Page-level text extractions

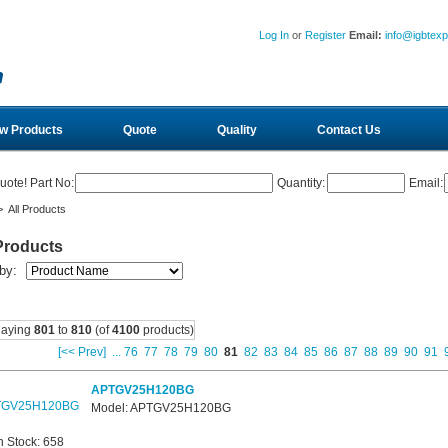
Log In
or
Register
Email:
info@igbtex
w Products
Quote
Quality
Contact Us
uote! Part No:
Quantity:
Email:
 All Products
Products
 by:
laying
801
to
810
(of
4100
products)
[<< Prev]
...
76
77
78
79
80
81
82
83
84
85
86
87
88
89
90
91
APTGV25H120BG
Model: APTGV25H120BG
n Stock: 658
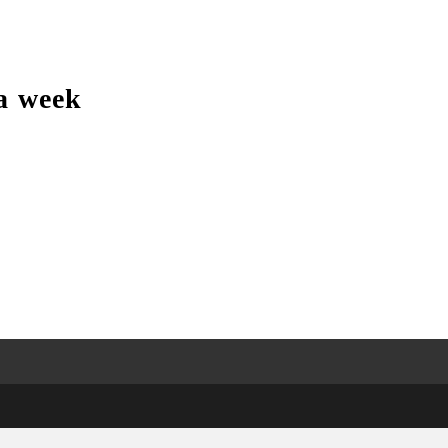
a week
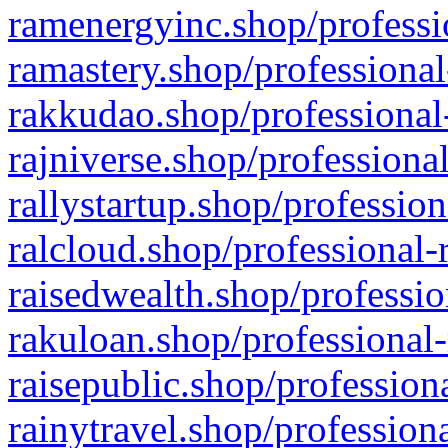
ramenergyinc.shop/professi
ramastery.shop/professional
rakkudao.shop/professional
rajniverse.shop/professiona
rallystartup.shop/profession
ralcloud.shop/professional-
raisedwealth.shop/professio
rakuloan.shop/professional-
raisepublic.shop/profession
rainytravel.shop/profession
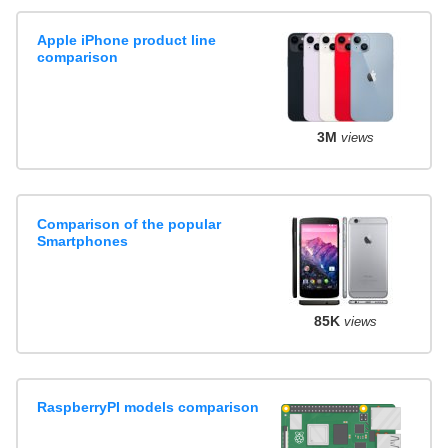
Apple iPhone product line
comparison
3M
views
Comparison of the popular
Smartphones
85K
views
RaspberryPI models comparison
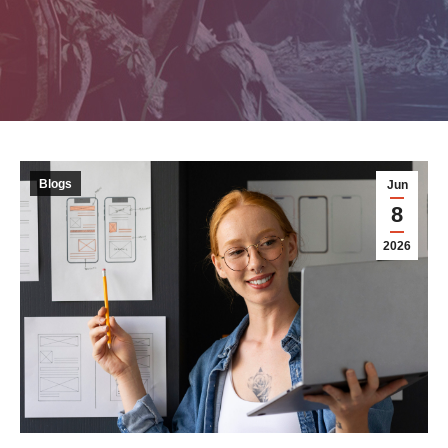
Blogs
Jun
8
2026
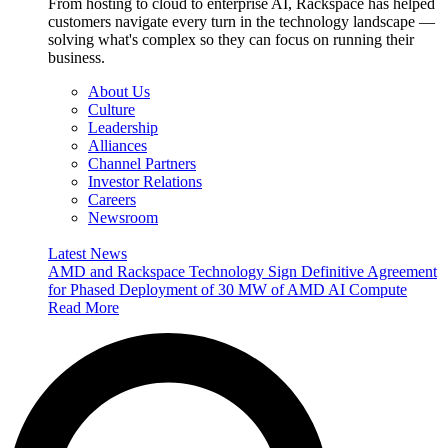
From hosting to cloud to enterprise AI, Rackspace has helped
customers navigate every turn in the technology landscape —
solving what's complex so they can focus on running their
business.
About Us
Culture
Leadership
Alliances
Channel Partners
Investor Relations
Careers
Newsroom
Latest News
AMD and Rackspace Technology Sign Definitive Agreement
for Phased Deployment of 30 MW of AMD AI Compute
Read More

What you need to do
How many lines of the entries above include the word "Rackspace"? Answer with the number only.

Response area
2